A Short Tour Of Bitcoin Core
Months ago, when Adam Back posted this tweet calling Bitcoin Classic “semi-tested alpha code”, I ignored it. But today he posted the following nasty-gram on a Reddit AMA with a bitcoin miner:
“Do you understand that BU is non-functional , little tested, partly-implemented, more aspiration than something that could be run. with limited developer experience, effectively no QA and bitcoin security management experience and would probably just crash the network for people who followed it’s blocks?…
If you cant provide compelling and convincing arguments to any of these questions I suggest you reach out and talk with developers.” (link)
Adam, unlike your statement (which is full of opinion yet contains zero actual data), I will provide some “compelling and convincing arguments” in this post.
But first I need to say that one of the reasons I started Bitcoin Unlimited was to get away from the dismissive, disrespectful and elitist behavior I see in this post and see in various Core-related forums on a daily basis.
Normally, in Bitcoin Unlimited when we find a Core bug we just fix it and move on.
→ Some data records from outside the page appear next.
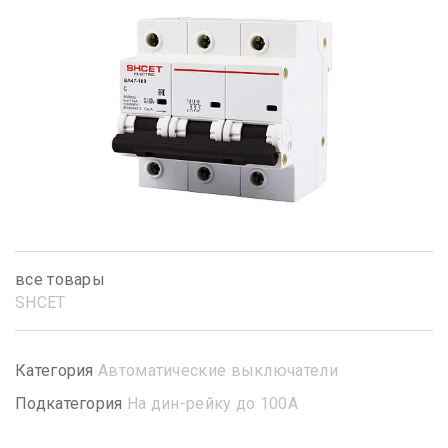
все товары
SHСET
Категория
Автоматические выключатели
Подкатегория
На дин-рейку до 100А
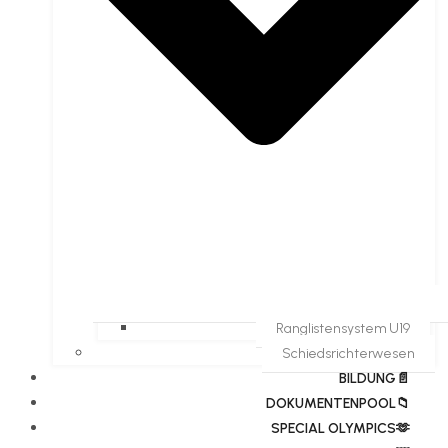
Ranglistensystem U19
Schiedsrichterwesen
BILDUNG📄
DOKUMENTENPOOL📁
​​SPECIAL OLYMPICS🫶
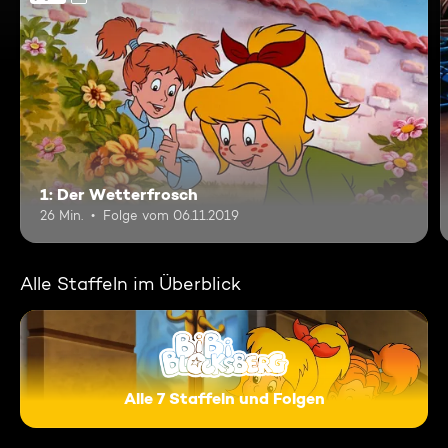
1: Der Wetterfrosch
26 Min.
Folge vom 06.11.2019
Alle Staffeln im Überblick
Alle 7 Staffeln und Folgen
Bibi Blocksberg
I feel that laying every problem out to the Reddit trolls creates a negative environment that affects the larger Bitcoin effort.
But I feel that the Core team is attempting to create a feeling that they are uniquely qualified to work on Bitcoin and that such work is somehow much more difficult than other mission critical development.
This post should destroy the myth that the Bitcoin Core team is somehow superior or more qualified than other teams, for any engineer who can understand the bugs that I will show. If you are not an engineer, find one (he/she need not be a bitcoiner) and ask them their opinion of this list.
Indeed, Bitcoin Unlimited is building the highest quality, most stable, Bitcoin client available. We have a strong commitment to quality and testing as you will see in the rest of this document. If you are a developer and tired of the Bitcoin Core “brogrammer” mentality, if you are tired of your ideas being unilaterally crushed without recourse by one of the Core committers, I’d urge you to give us a try. I think you will find the situation to be very different — it is demonstrably so because we follow an organizational system specified in our Articles of Federation that gives members recourse in the case where a developer disagrees with the committer. This process ultimately allows the idea to be voted on by the membership, and quantitatively accepted or rejected.
But back to the bugs: As we mine the garbage in the Bitcoin Core code together, I ask that you remember that nobody is perfect. Be reminded that many of the contributors are volunteers, working on this rather than having fun. And people come from many backgrounds, crypto, networking, white hat, and are liable to make mistakes outside their expertise.
Instead, I want you to realise that these issues are systemic to Core, not any individual. So please refrain from chasing down who actually wrote the code in a particular bug — yes, developer quality can vary by a factor of 100 or more, but discovering this quality needs to be done statistically, not anecdotally. Nobody should be in the crossfire because I chose “their” bug for this post, we’ve found many others.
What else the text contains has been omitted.